Switzerland is keen to boost economic ties with Zimbabwe and has prioritised Harare for cooperation this year, Swiss Ambassador to Zimbabwe Niculin Jager said when he paid a courtesy call on President Mnangagwa at State House yesterday.
Ambassador Jager said Zimbabwe and Switzerland have cordial bilateral relations dating back to the attainment of the country’s independence.
“We had an in-depth engagement with His Excellency (President Mnangagwa) on bilateral relations between Switzerland and Zimbabwe and shaping the agenda for the 42nd year and what is coming in the future,” he said.
“As you know, Switzerland is one of the largest investors in Zimbabwe so we had a discussion on the economy and investments and the overall situation in the region and in the country and we also talked about re-adjusting our bilateral cooperation and development agency. Zimbabwe is one of the priority countries for our bilateral cooperation this year.”

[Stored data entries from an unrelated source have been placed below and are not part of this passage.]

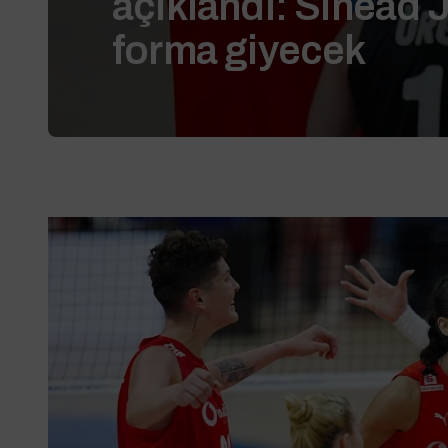
açıklandı: Sinead J
forma giyecek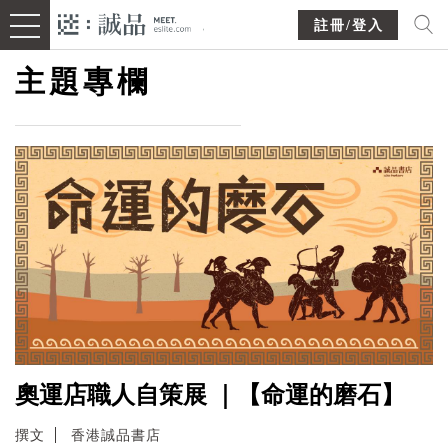
註冊/登入
主題專欄
奧運店職人自策展 ｜【命運的磨石】
撰文
香港誠品書店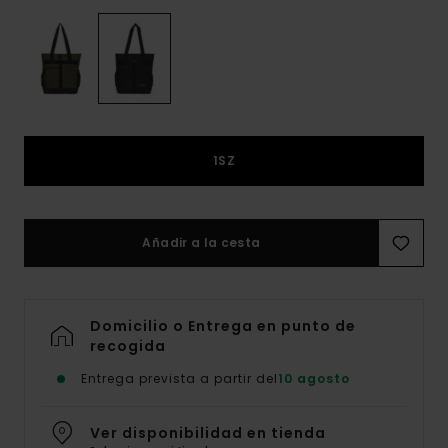
1SZ
Añadir a la cesta
Domicilio o Entrega en punto de
recogida
Entrega prevista a partir del
10 agosto
Ver disponibilidad en tienda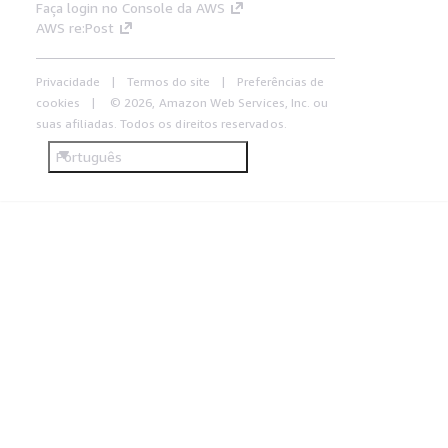
Faça login no Console da AWS
AWS re:Post
Privacidade
Termos do site
Preferências de
cookies
© 2026, Amazon Web Services, Inc. ou
suas afiliadas. Todos os direitos reservados.
Português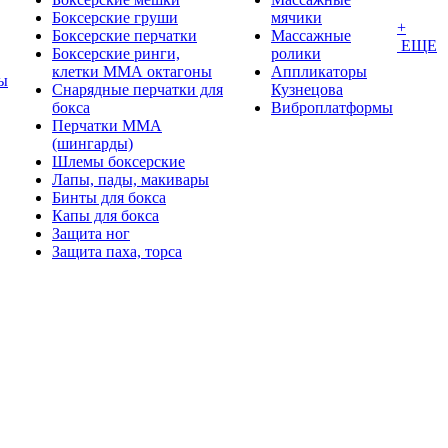
Боксерские груши
мячики
+
Боксерские перчатки
Массажные
ЕЩЕ
Боксерские ринги,
ролики
клетки ММА октагоны
Аппликаторы
ы
Снарядные перчатки для
Кузнецова
бокса
Виброплатформы
Перчатки MMA
(шингарды)
Шлемы боксерские
Лапы, пады, макивары
Бинты для бокса
Капы для бокса
Защита ног
Защита паха, торса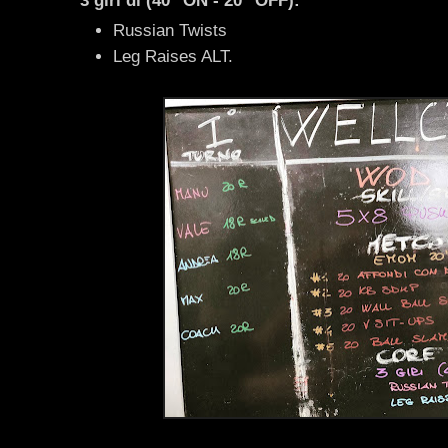
3 giri di (40" ON - 20" OFF):
Russian Twists
Leg Raises ALT.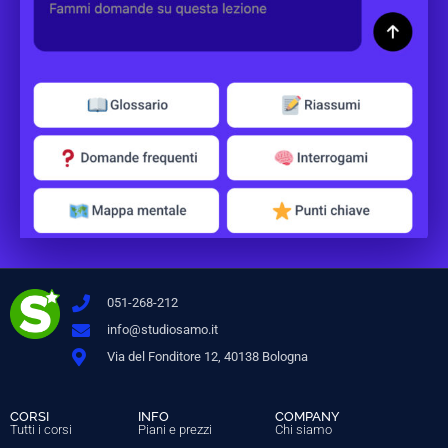
051-268-212
info@studiosamo.it
Via del Fonditore 12, 40138 Bologna
CORSI
INFO
COMPANY
Tutti i corsi
Piani e prezzi
Chi siamo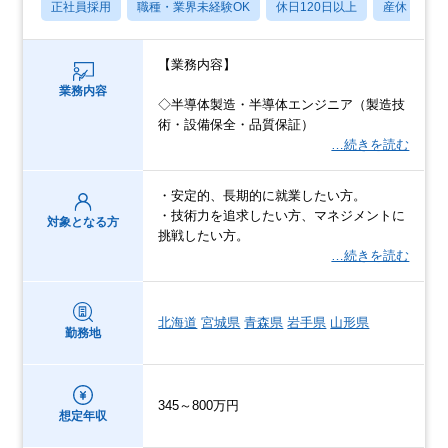
正社員採用
職種・業界未経験OK
休日120日以上
産休・育休
【業務内容】
業務内容
◇半導体製造・半導体エンジニア（製造技
術・設備保全・品質保証）
…続きを読む
・安定的、長期的に就業したい方。
・技術力を追求したい方、マネジメントに
対象となる方
挑戦したい方。
…続きを読む
北海道
宮城県
青森県
岩手県
山形県
勤務地
345～800万円
想定年収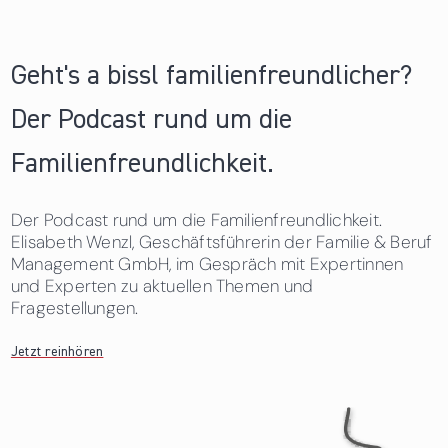
Geht's a bissl familienfreundlicher?
Der Podcast rund um die
Familienfreundlichkeit.
Der Podcast rund um die Familienfreundlichkeit.
Elisabeth Wenzl, Geschäftsführerin der Familie & Beruf
Management GmbH, im Gespräch mit Expertinnen
und Experten zu aktuellen Themen und
Fragestellungen.
Jetzt reinhören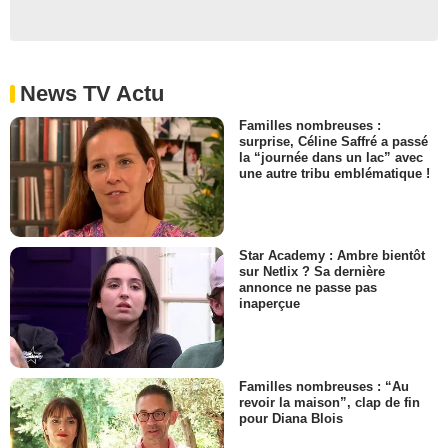
News TV Actu
Familles nombreuses :
surprise, Céline Saffré a passé
la “journée dans un lac” avec
une autre tribu emblématique !
Star Academy : Ambre bientôt
sur Netlix ? Sa dernière
annonce ne passe pas
inaperçue
Familles nombreuses : “Au
revoir la maison”, clap de fin
pour Diana Blois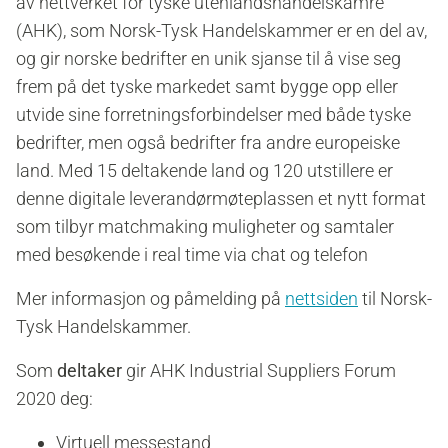
av
nettverket for tyske utenlandshandelskamre
(AHK), som Norsk-Tysk Handelskammer er en del av,
og gir norske bedrifter en unik sjanse til å vise seg
frem på det tyske markedet samt bygge opp eller
utvide sine forretningsforbindelser med både tyske
bedrifter, men også bedrifter fra andre europeiske
land. Med 15 deltakende land og 120 utstillere er
denne digitale leverandørmøteplassen et nytt format
som tilbyr matchmaking muligheter og samtaler
med besøkende i real time via chat og telefon
Mer informasjon og påmelding på
nettsiden
til Norsk-
Tysk Handelskammer.
Som
deltaker
gir AHK Industrial Suppliers Forum
2020 deg:
Virtuell messestand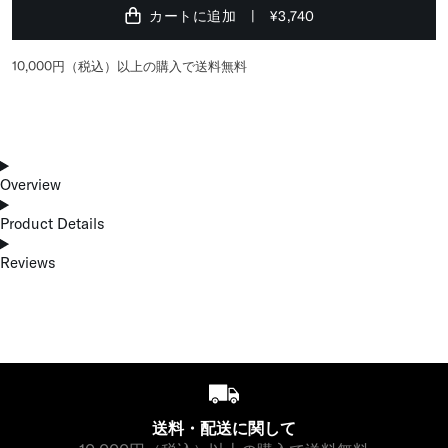
カートに追加
¥3,740
10,000円（税込）以上の購入で送料無料
Overview
Product Details
Reviews
送料・配送に関して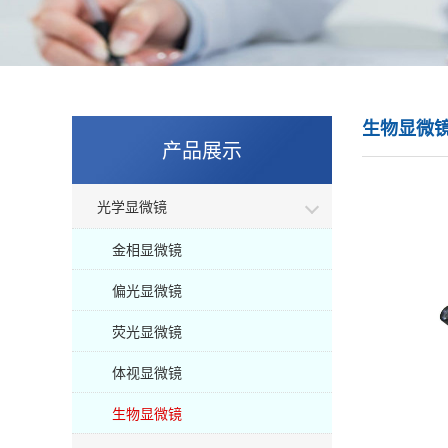
生物显微
产品展示
光学显微镜
金相显微镜
偏光显微镜
荧光显微镜
体视显微镜
生物显微镜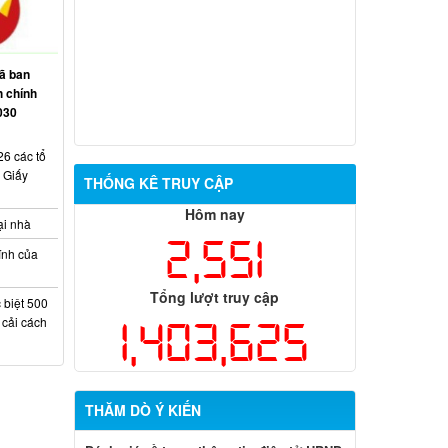
Thông báo điều chỉnh danh sách bố trí
tái định cư dự án Nâng cấp, mở rộng
đường 769
ã ban
h chính
Niêm yết công khai dự kiến phương án
030
giao đất ở tái định cư cho các hộ dân dự
án Cảng hàng không quốc tế Long
Thành
6 các tổ
 Giấy
THỐNG KÊ TRUY CẬP
Hôm nay
ại nhà
2,551
ính của
Tổng lượt truy cập
 biệt 500
1,403,625
 cải cách
THĂM DÒ Ý KIẾN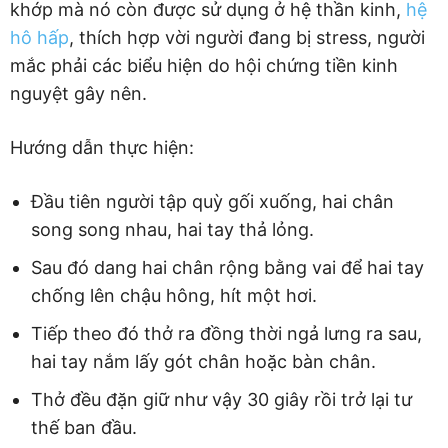
khớp mà nó còn được sử dụng ở hệ thần kinh,
hệ
hô hấp
, thích hợp vời người đang bị stress, người
mắc phải các biểu hiện do hội chứng tiền kinh
nguyệt gây nên.
Hướng dẫn thực hiện:
Đầu tiên người tập quỳ gối xuống, hai chân
song song nhau, hai tay thả lỏng.
Sau đó dang hai chân rộng bằng vai để hai tay
chống lên chậu hông, hít một hơi.
Tiếp theo đó thở ra đồng thời ngả lưng ra sau,
hai tay nắm lấy gót chân hoặc bàn chân.
Thở đều đặn giữ như vậy 30 giây rồi trở lại tư
thế ban đầu.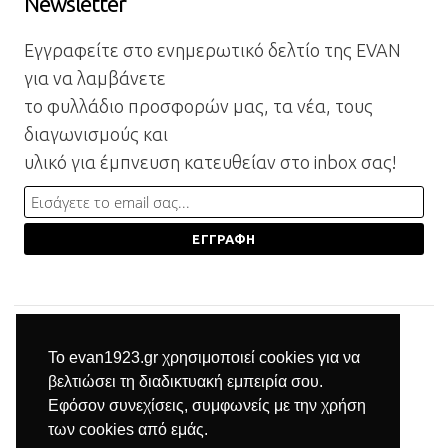
Newsletter
Εγγραφείτε στο ενημερωτικό δελτίο της EVAN
για να λαμβάνετε
το φυλλάδιο προσφορών μας, τα νέα, τους
διαγωνισμούς και
υλικό για έμπνευση κατευθείαν στο inbox σας!
Το evan1923.gr χρησιμοποιεί cookies για να
βελτιώσει τη διαδικτυακή εμπειρία σου.
Εφόσον συνεχίσεις, συμφωνείς με την χρήση
των cookies από εμάς.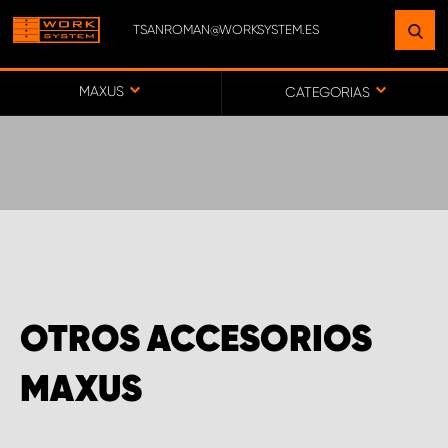
TSANROMAN@WORKSYSTEM.ES
ENCUENTRE UNA INSTALACIÓN
CERCA DE USTED
MAXUS
CATEGORIAS
IR AL MAPA
SERVICIO AL CLIENTE
OTROS ACCESORIOS
MAXUS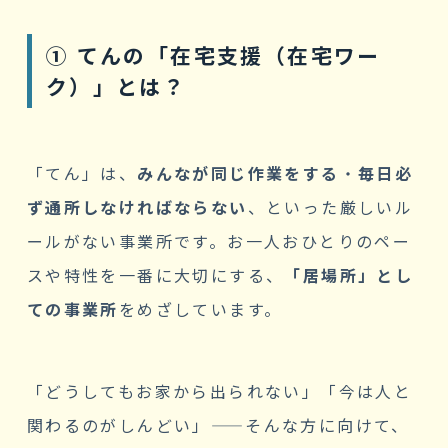
① てんの「在宅支援（在宅ワー
ク）」とは？
「てん」は、
みんなが同じ作業をする
・
毎日必
ず通所しなければならない
、といった厳しいル
ールがない事業所です。お一人おひとりのペー
スや特性を一番に大切にする、
「居場所」とし
ての事業所
をめざしています。
「どうしてもお家から出られない」「今は人と
関わるのがしんどい」——そんな方に向けて、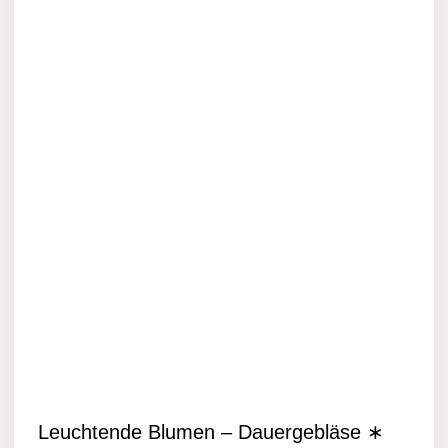
Leuchtende Blumen – Dauergebläse ∗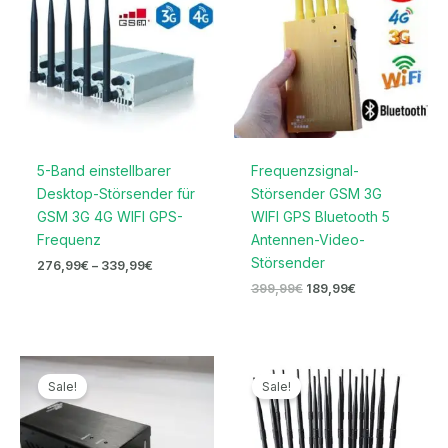
5-Band einstellbarer
Frequenzsignal-
Desktop-Störsender für
Störsender GSM 3G
GSM 3G 4G WIFI GPS-
WIFI GPS Bluetooth 5
Frequenz
Antennen-Video-
Störsender
276,99
€
–
339,99
€
399,99
€
189,99
€
Ursprünglicher
Aktueller
Ursprünglicher
Aktueller
Preis
Preis
Preis
Preis
Sale!
Sale!
war:
ist:
war:
ist:
299,00€
149,99€.
1.599,00€
739,99€.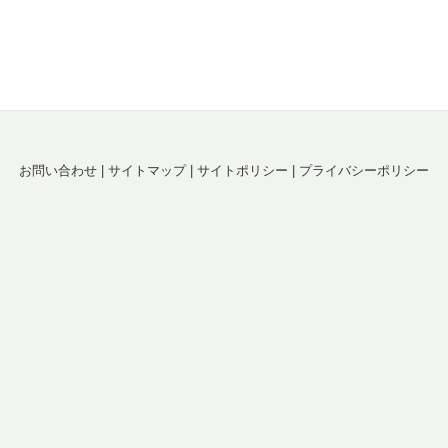
お問い合わせ
|
サイトマップ
|
サイトポリシー
|
プライバシーポリシー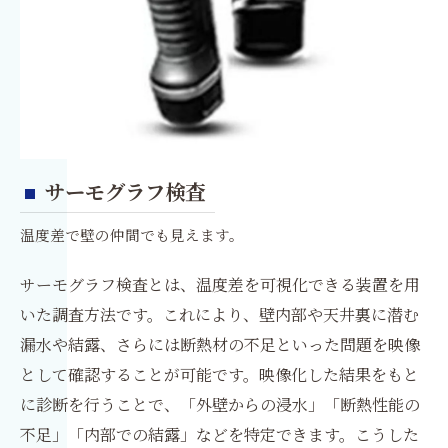
サーモグラフ検査
温度差で壁の仲間でも見えます。
サーモグラフ検査とは、温度差を可視化できる装置を用
いた調査方法です。これにより、壁内部や天井裏に潜む
漏水や結露、さらには断熱材の不足といった問題を映像
として確認することが可能です。映像化した結果をもと
に診断を行うことで、「外壁からの浸水」「断熱性能の
不足」「内部での結露」などを特定できます。こうした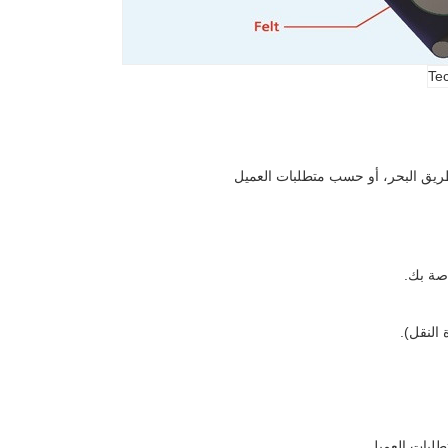
يق البحر، أو حسب متطلبات العميل
اصة بك.
 النقل).
لبات العميل.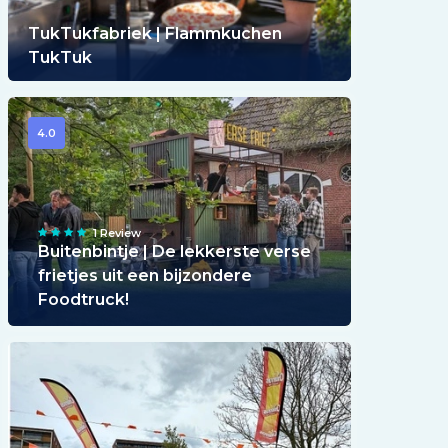
TukTukfabriek | Flammkuchen
TukTuk
4.0
1 Review
Buitenbintje | De lekkerste verse
frietjes uit een bijzondere
Foodtruck!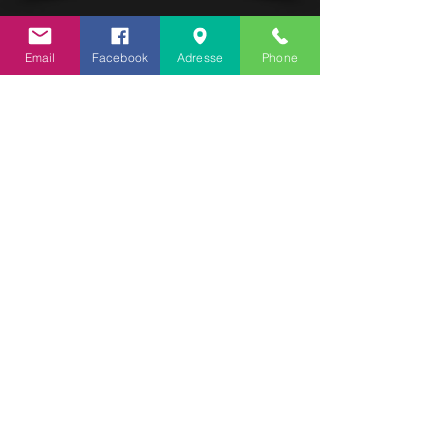
Email
Facebook
Adresse
Phone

Ambassador Jager said Switzerland was looking at strengthening ties with Zimbabwe especially in the agricultural field.
“We are looking at many areas and one of them is agriculture. As you know, we have a Bilateral Investment Promotion and Protection Agreement between Switzerland and Zimbabwe, which will allow us, through its implementation, to better the investment climate
“The second point is youth. We believe youth and agriculture can be combined as agriculture can provide a lot of jobs as well as in industry because Switzerland is a strong player in industry in Zimbabwe,” said Ambassador Jager.
In 2017, Switzerland and Zimbabwe signed an International Cooperation Agreement on Humanitarian Aid and Technical and Financial Cooperation.
The agreement provides for strengthened cooperation between Switzerland and Zimbabwe for the realisation of humanitarian, technical and financial assistance projects that contributes to sustainable poverty alleviation, democratic development, the promotion of peace and respect for human rights and the rule of law.
Switzerland has been supportive of Zimbabwe’s intentions to clear its debt arrears and normalise relations with the international financial institutions, so it can accelerate efforts to revive and grow the economy and improve investment in the social sectors.
Nestle, one of the leading Swiss companies operating in Zimbabwe, has over the years been expanding its operations in the country including a US$2,5 million investment in cereal production and support for over 2 000 coffee farmers.
At its peak, Zimbabwe used to produce 15 000 tonnes of coffee per year but out has declined in recent years owing to a number of challenges. This year, Nestle plans to export products worth over US$10 million to countries such as Botswana, South Africa, Malawi and Zambia.